■ **Exercise brief**: Answer with a number only, giving how many lines in the data below include "Major".

Records for the task Start Marker

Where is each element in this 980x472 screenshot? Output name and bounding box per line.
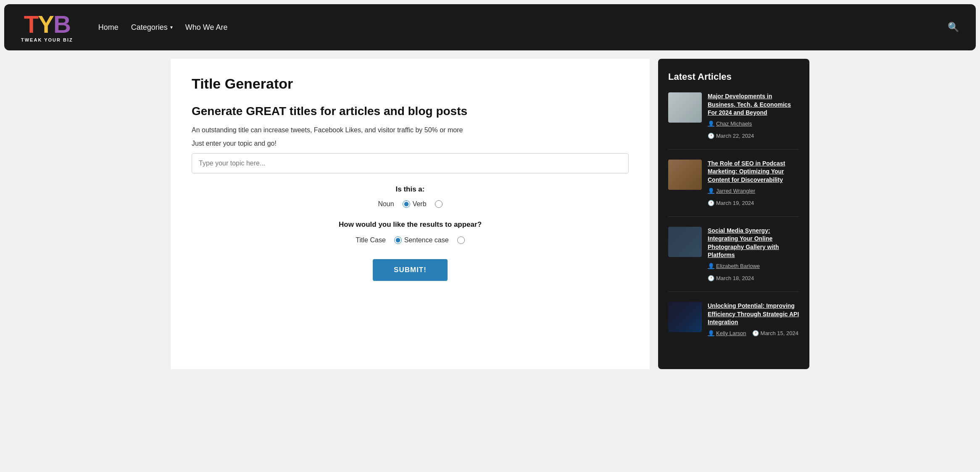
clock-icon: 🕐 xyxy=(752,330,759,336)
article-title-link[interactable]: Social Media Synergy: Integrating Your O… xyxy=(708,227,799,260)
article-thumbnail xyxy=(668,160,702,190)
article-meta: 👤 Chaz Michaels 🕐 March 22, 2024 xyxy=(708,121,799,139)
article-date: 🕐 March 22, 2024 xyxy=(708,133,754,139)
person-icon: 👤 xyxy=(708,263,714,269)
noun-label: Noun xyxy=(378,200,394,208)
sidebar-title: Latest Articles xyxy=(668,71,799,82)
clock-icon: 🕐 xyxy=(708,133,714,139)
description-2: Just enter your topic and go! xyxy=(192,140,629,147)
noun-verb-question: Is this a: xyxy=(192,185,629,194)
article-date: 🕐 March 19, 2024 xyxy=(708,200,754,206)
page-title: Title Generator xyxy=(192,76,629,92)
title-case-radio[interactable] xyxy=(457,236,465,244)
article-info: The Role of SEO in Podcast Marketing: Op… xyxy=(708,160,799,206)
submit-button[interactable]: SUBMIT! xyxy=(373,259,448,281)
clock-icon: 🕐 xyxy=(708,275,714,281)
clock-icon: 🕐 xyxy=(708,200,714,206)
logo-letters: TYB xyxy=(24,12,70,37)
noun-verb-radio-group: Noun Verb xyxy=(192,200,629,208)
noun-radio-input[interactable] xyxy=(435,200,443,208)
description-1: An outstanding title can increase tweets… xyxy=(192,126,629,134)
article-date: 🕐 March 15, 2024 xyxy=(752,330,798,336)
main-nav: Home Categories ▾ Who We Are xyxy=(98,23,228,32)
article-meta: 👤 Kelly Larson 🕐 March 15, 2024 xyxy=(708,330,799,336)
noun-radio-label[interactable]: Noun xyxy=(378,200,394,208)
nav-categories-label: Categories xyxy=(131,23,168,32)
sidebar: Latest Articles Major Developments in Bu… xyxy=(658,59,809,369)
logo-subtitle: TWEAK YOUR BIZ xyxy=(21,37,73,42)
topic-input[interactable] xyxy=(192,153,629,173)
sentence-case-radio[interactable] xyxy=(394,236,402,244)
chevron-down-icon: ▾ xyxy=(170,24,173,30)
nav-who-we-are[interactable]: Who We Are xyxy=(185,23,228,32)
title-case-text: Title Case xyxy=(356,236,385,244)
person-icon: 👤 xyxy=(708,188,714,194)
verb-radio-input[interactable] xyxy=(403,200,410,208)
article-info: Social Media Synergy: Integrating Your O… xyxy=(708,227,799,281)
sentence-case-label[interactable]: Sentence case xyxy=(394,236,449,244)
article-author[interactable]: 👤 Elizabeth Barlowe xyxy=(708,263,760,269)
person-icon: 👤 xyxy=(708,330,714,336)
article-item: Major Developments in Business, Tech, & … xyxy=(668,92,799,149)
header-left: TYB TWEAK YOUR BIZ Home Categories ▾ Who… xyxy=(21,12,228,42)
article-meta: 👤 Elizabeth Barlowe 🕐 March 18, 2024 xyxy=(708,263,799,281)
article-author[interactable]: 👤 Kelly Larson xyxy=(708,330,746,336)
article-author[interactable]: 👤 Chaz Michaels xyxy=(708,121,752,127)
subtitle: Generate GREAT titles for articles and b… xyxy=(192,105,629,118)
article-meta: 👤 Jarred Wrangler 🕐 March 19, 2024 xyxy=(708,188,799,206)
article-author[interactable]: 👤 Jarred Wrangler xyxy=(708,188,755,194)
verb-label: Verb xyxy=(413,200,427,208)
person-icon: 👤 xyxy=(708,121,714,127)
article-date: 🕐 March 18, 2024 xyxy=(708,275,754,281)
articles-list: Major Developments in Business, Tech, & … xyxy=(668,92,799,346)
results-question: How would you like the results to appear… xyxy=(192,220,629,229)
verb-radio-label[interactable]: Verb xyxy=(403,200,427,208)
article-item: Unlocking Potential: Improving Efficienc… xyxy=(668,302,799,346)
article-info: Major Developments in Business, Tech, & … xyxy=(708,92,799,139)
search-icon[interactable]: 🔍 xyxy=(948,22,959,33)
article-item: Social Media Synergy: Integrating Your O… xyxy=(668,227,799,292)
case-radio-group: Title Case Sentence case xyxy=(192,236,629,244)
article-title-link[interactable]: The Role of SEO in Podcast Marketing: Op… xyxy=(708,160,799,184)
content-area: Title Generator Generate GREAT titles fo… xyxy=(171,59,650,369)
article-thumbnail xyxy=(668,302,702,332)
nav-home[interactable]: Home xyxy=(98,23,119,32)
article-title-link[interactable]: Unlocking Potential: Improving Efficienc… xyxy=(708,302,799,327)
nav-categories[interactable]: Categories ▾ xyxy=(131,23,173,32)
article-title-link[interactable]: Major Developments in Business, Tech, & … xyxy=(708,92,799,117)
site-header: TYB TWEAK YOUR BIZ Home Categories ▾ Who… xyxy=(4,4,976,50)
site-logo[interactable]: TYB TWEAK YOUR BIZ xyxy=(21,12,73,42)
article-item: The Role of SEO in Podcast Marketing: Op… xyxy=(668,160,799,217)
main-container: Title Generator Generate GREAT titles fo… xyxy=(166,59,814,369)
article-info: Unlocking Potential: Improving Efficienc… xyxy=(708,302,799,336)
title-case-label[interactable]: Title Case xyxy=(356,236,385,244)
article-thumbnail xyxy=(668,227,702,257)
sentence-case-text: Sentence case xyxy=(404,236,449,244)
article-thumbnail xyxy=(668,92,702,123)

Records for the task End Marker

■ **Written solution**: 5